Dataset extract:
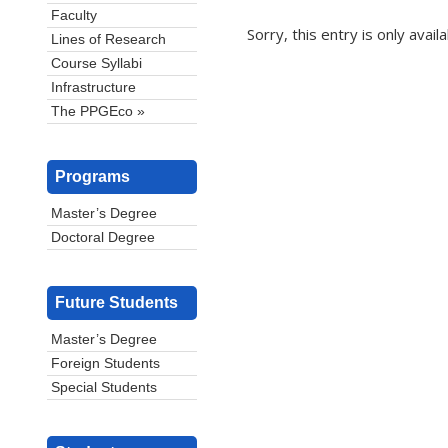
Faculty
Sorry, this entry is only avail
Lines of Research
Course Syllabi
Infrastructure
The PPGEco »
Programs
Master’s Degree
Doctoral Degree
Future Students
Master’s Degree
Foreign Students
Special Students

Task requirements: Recreate the listing above word for word, dropping each picture it contains.

Expected answer:
Faculty
Sorry, this entry is only avail
Lines of Research
Course Syllabi
Infrastructure
The PPGEco »
Programs
Master’s Degree
Doctoral Degree
Future Students
Master’s Degree
Foreign Students
Special Students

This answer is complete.